She’s been working with him for almost two years now, yet he still manages to make her ill at ease when he’s so intense, “Same MO of the previous victims. The body was extensively mutilated by chemical burns, probably acid” she quickly regains her composure.  
“Dissolving bodies in the acid is a typical method employed by the killers of the mob, to delete proofs” Reid joins them.  
“I don’t see how the mob might want to target a small rural town in Wisconsin, though.” Prentiss objects and Reid nods in agreement.  
They all walk into a little room the local PD provided them at the station, “Maybe it’s just a way for the unsub to dispose of the body” Reid tries another angle.  
“Then why didn’t he go through with it?” Prentiss objects.  
“Someone interrupted him?” JJ offers.  
“Well, then we might have an even bigger problem” Prentiss comments bluntly.  
“What do you mean?” Morgan enters the room with a steaming mug of coffee.  
“If you want to get rid of a body there are thousands more effective and easier ways to do that” she explains.  
“Acid is easy and effective…” Reid clarifies, ready to start with a lecture in chemistry, but he gets cut off.  
“Effective, but not at hand,” Emily registers the frowns from her colleagues so she carries on, “Okay. I’m the unsub. I have just killed Janet Crane, but something doesn’t go as planned and I need to get rid of the body immediately. I can bury it, burn it, cut it into pieces… but what is the chance that I have a barrel of acid with me, unless I’ve planned ahead in using it?”  

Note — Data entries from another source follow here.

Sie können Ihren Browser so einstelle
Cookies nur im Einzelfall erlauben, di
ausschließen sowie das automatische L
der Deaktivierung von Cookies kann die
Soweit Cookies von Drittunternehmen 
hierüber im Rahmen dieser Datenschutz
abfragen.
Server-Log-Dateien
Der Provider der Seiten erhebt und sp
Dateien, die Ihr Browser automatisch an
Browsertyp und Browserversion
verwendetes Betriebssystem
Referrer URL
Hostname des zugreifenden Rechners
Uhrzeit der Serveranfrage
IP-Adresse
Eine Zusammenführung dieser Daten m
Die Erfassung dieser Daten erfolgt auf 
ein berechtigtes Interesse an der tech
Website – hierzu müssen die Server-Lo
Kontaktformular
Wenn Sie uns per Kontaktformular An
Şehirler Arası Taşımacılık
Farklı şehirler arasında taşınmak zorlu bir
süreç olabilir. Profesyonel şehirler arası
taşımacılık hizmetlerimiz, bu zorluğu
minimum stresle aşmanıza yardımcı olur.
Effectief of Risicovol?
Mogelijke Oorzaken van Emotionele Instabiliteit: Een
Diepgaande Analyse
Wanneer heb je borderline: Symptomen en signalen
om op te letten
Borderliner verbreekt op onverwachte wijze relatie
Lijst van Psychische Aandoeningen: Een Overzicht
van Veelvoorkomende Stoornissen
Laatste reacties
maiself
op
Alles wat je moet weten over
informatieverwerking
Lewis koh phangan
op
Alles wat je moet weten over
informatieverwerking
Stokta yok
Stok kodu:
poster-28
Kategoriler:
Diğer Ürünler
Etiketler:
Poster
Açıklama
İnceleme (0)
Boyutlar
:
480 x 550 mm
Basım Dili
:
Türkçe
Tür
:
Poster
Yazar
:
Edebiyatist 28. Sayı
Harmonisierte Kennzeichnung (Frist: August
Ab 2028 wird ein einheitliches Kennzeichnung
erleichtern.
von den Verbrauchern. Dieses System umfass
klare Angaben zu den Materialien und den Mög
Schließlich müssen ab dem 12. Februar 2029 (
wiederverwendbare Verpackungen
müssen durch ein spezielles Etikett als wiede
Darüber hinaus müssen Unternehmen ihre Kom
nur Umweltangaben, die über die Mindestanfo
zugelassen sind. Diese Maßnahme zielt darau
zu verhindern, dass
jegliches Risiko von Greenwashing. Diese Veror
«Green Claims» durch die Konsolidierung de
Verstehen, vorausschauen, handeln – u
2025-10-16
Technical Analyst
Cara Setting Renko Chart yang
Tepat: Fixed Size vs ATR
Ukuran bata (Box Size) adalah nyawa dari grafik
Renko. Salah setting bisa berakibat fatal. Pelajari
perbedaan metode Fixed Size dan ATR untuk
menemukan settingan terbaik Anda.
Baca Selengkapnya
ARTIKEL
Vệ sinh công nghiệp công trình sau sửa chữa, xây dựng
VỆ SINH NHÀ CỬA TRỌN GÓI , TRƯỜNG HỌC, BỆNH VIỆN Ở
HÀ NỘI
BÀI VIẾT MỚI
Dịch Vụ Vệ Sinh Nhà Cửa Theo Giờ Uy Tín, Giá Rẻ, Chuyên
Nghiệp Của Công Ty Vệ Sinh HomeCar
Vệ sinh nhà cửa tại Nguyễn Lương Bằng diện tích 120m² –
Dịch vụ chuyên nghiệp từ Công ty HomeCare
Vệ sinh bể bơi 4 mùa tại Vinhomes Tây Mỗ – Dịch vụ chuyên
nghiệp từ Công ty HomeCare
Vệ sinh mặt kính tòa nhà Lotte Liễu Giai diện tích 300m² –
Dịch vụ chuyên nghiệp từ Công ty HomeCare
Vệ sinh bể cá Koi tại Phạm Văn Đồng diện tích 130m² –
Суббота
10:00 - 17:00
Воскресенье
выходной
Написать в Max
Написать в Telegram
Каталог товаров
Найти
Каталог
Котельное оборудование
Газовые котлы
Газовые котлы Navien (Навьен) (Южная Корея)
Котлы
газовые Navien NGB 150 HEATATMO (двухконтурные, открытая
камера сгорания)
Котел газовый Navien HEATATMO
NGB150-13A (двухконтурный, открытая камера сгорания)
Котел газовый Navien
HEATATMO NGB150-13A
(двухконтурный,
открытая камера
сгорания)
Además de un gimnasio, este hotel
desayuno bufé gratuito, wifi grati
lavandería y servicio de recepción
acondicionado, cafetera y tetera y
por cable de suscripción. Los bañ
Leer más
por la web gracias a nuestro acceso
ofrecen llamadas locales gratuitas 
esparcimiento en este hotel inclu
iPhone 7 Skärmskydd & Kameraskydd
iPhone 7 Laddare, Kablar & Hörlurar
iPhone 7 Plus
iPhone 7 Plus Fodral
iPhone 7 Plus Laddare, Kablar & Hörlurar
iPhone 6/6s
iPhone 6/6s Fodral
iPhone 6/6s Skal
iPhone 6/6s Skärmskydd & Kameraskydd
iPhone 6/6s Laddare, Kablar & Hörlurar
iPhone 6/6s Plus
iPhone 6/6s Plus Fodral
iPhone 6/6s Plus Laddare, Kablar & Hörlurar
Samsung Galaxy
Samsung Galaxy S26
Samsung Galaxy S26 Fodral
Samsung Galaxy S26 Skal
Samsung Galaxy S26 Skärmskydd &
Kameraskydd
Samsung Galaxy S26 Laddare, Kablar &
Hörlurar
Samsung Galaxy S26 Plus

“This means we are dealing with an organized killer, who’s been doing this for a while,” Gideon follows her line of thought, despite the unconvinced glares the rest of the team is giving them, “If you’re right, then dissolving the bodies of his victims in acid is part of his MO.”  
“Guys,” Morgan doesn’t try to hide his skepticism, “this homicide is definitely creepy and there might be a link with the cases of four years ago, but it seems to me we are making assumptions with no actual evidence,” he objects.  
“Morgan is right, we don’t have any proof,” Hotch admits “except the hypothesis of a zealous sheriff who was definitely upset by the brutality of those murders”.  
“Well, we don’t have proofs because if this hypothesis is right, the unsub dissolved them all!” Prentiss argues, slightly irritated by how Hotch is always more prone to back up Morgan’s skepticism than her takes.  
“Prentiss, even if this guy erased the proofs, how could several disappearances go undetected for all this time?” Morgan returns.  
“Look at the victimology,” she doesn’t give up “young women, with no family, running away from something, passing by. Nobody even knew they were here…”  
Morgan lays down his cup and fumbles through the files of the victims. He has to agree with Prentiss on this; Janet Crane, the last victim, was running away after stealing 40000 dollars to her step-father in New York, and wasn’t it for a PI he sent after her, nobody would have been minding about her whereabouts. Similarly, one of the previous victims four years ago was running away from a violent husband and another one, the first, was a former prostitute.  
He sighs, slightly contracting his jaw and not fully convinced yet, “Okay then. How does he pick them?”  
“He probably has a job that allows him to meet those girls and to talk to them,” Gideon suggests.  
“Fuel stations, bars, restaurants, motels…” Reid lists the options.  
“He needs to spend time with them, to choose who’s worthy of his attention,” Gideon carries on, “Let’s ask Garcia to check motels and bars in a 20 miles radius.”  
“Anything to narrow down the search, sir?” the voice of the tech analyst greets them from the speaker.  
“Focus on men between 25 and 30, single,” Hotch starts, “See if any of the employees has a criminal record, especially for harassment, aggression and cruelty on animals.”  
“Cruelty on animals?” Garcia echoes horrified.  
“You don’t reach this level of rage overnight,” Gideon explains, “you have to experiment and exercise your grudge and usually, as a teenager, when these impulses start surging, animals are the easiest target.”  
“Why do I even bother asking if I always regret the answer?” Garcia complains while moving her hands frantically on the keyboard, “Bingo!” she chirps seconds after, “…and the winner is: Theodore Camden, 30 years old, single, he runs a motel just out of town. He was accused of stalking some students at university and expelled for inappropriate behavior. You wanna more? When he was in high school he was sentenced to social service for cruelty against animals..”  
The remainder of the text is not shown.